== TASK PROMPT ==
Your answer must consist solely of the line containing "function. For very" and all subsequent lines through the end of the entries, reproduced exactly.

== INPUT RECORDS ==
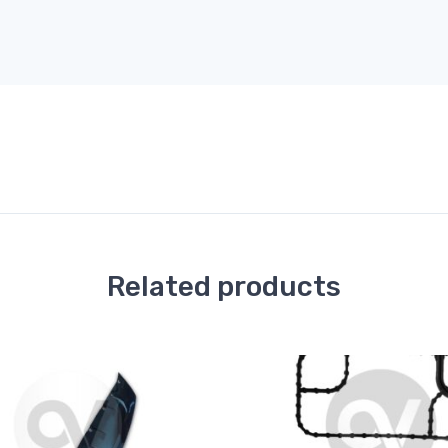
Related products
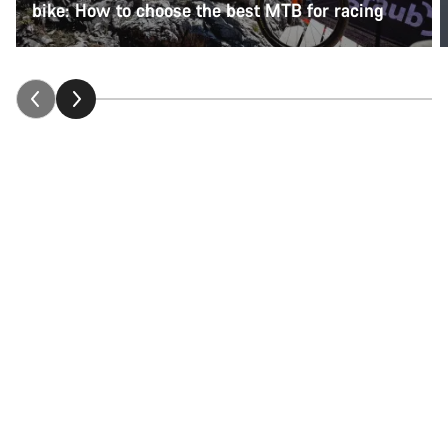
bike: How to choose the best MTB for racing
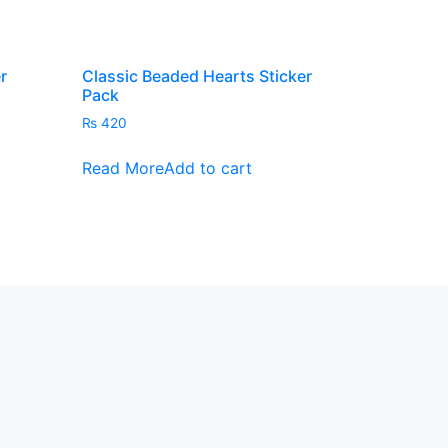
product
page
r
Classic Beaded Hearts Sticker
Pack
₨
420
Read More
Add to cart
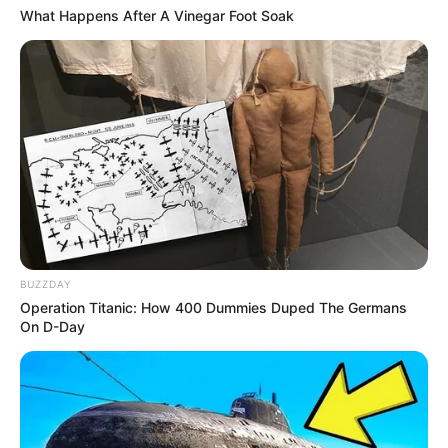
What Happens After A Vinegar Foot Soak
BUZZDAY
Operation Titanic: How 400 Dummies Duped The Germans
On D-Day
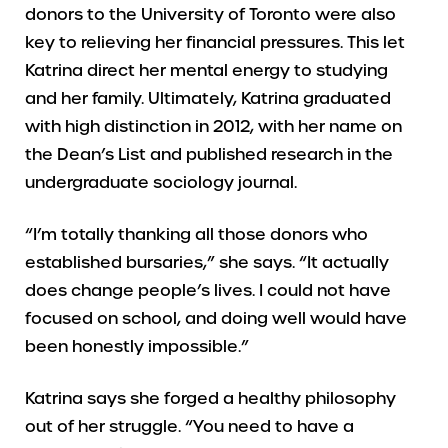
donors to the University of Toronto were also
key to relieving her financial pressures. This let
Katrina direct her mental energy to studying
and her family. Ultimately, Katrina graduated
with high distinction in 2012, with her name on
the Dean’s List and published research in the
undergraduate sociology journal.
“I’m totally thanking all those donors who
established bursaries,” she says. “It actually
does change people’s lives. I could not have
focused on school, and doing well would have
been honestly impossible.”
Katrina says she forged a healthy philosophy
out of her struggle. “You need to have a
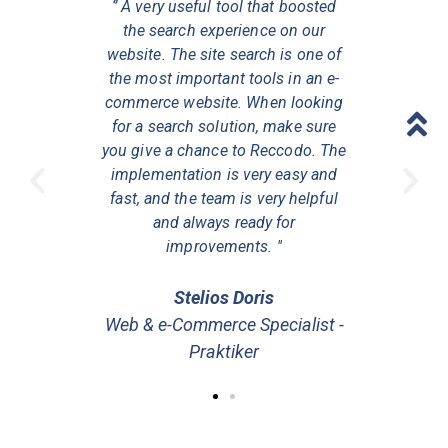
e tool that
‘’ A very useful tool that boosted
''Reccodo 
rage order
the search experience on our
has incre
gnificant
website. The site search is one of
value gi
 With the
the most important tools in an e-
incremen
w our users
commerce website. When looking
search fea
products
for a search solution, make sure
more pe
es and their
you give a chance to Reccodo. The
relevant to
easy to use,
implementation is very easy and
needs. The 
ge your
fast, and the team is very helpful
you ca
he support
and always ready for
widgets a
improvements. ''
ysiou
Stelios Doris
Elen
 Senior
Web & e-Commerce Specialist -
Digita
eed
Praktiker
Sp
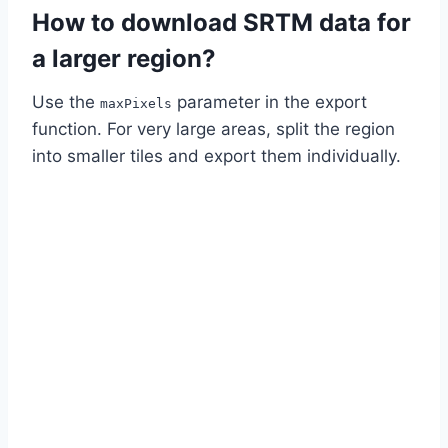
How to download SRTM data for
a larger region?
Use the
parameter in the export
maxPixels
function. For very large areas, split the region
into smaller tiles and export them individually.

== OUTPUT OF THE TASK ==
function. For very large areas, split the region
into smaller tiles and export them individually.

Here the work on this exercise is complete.